Without giving too much away, the story centers around three friends Tucker (Matt Czuchry), Drew (Jesse Bradford), and Dan (Geoff Stults) who set off to the holy grail of strip clubs to give the soon-to-be groom, Dan, a bachelor party before he exchanges vows with his adorable fiance Kristy (Keri Lynn Pratt).
Jesse Bradford absolutely stole the show. Drew’s constant barrage of one-liners reminded me of a nerdy, woman-hating Don Rickles. His quick wit is matched only by stripper Lara (Marika Dominczyk) who seems to be the only one to effectively put him in his place.
Czuchry and Stults equally delivered with their performances, the latter carefully acting to counter-balance the former’s raging narcissism. Though most college men wish they could be Tucker, more probably identify with Dan who manages to have fun while being in monogamous relationship.
What I soon learned was that critics who had reviewed the film neglected the most important part of the viewing experience. Was the film funny? Absolutely and undeniably. It accomplished what it set out to do: make the audience hurt with laughter, rarely leaving time for them to breathe.
Max has already caught the attention of feminist groups on his premiere tour. The ironic part about their insistence to protest a film they haven’t seen is that their viewpoint of Max is clearly articulated and framed within the narrative. Many of the female characters reject and call out Tucker for being a misogynist asshole. Two in particular get their sweet revenge, leading to one of the most epic shit scenes in film history (an oft-ignored cinematic staple).
The one disappointing aspect of the premiere experience was the question and answer session. Some of questions had to be among the worst on tour (“Do you get emails about Tucker Max death mix?” “Can you re-enact the Tucker/Slingblade dialog from the book?” “Can we see your ass?”… asked by a dude). Luckily M.C. Bill Dawes was able to save the sinking ship by humorously deflecting the lame requests.

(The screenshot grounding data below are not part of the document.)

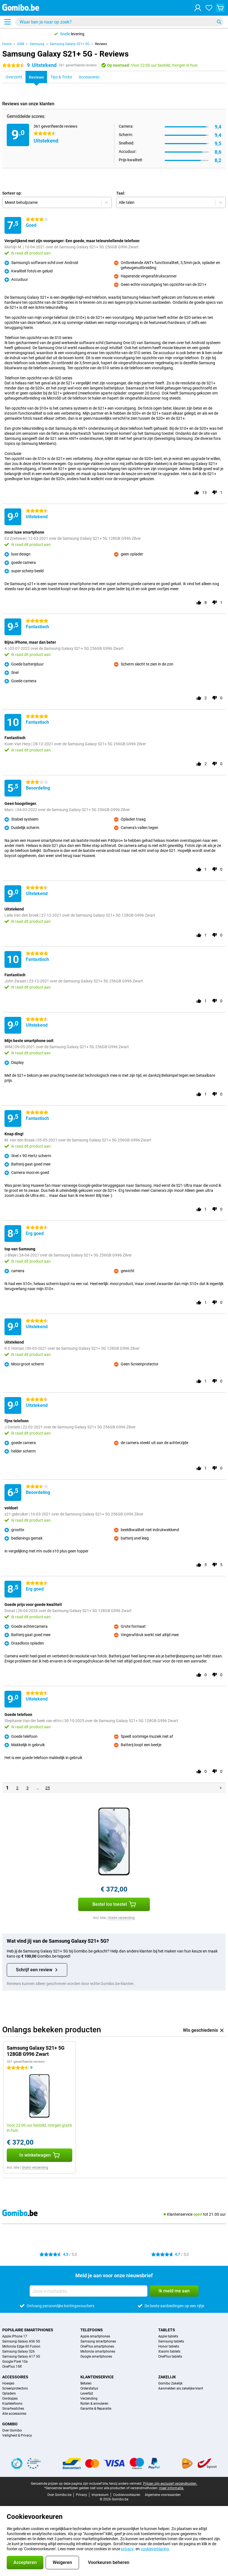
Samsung (37, 44)
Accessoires (15, 2377)
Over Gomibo (12, 2430)
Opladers (9, 2393)
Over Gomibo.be (59, 2495)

I wanted to hear Tucker expand more on the unique approach to making and releasing the film. Few times has an independent film with broad comic appeal seen wide release and even fewer have seen box office success. The fact that he’s opted not to go the traditional distribution route but instead chosen to self-release makes it all the more remarkable. But make no mistake, if Tucker is successful in his approach, he could be to film what Trent Reznor is to the music industry.

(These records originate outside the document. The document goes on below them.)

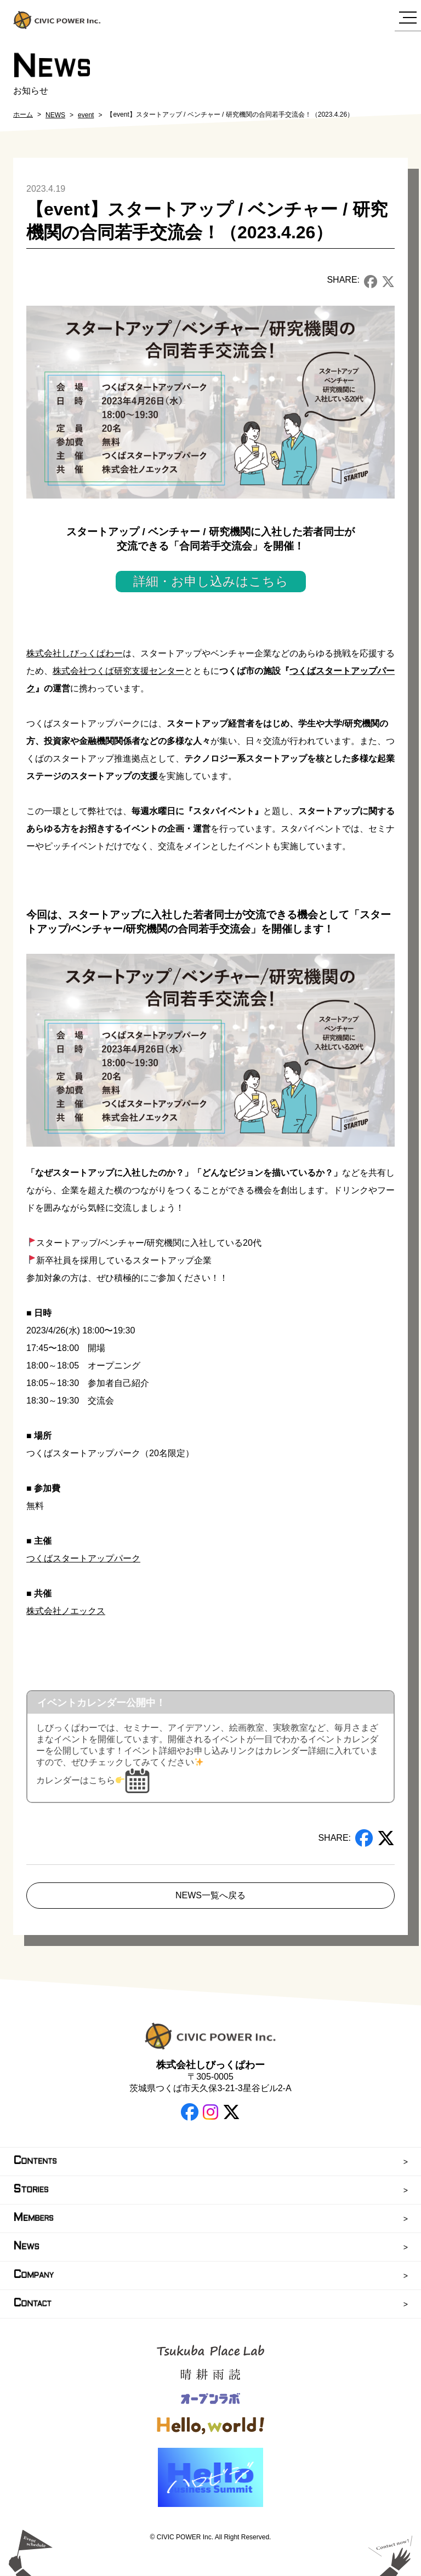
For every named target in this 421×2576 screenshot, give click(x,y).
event (86, 115)
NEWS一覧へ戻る (210, 1895)
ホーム (23, 114)
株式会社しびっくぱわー (74, 653)
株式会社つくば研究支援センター (118, 671)
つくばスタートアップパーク (83, 1558)
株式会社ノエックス (65, 1611)
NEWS (55, 115)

Tucker and Nils mentioned that they had plans for sequels with everyone in the cast signed on with the exception of Bradford. I can’t really blame Jesse though, his role made the film and he’s going to be looking for a huge payday after the final box office receipts have been tallied. He’d be worth every penny.
Additional highlights include:
-Drew Curtis of Fark referencing the Glenn Beck 1990 rape joke of which a handful in the crowd got.
–Mark Ebner’s catcalls from the press gallery.
-An Armenian apologizing for the existence of Glendale. Long overdue, I might add.
*It’s a well known fact that every movie review title must contain an oh-so-clever pun. Hey, I don’t make the rules.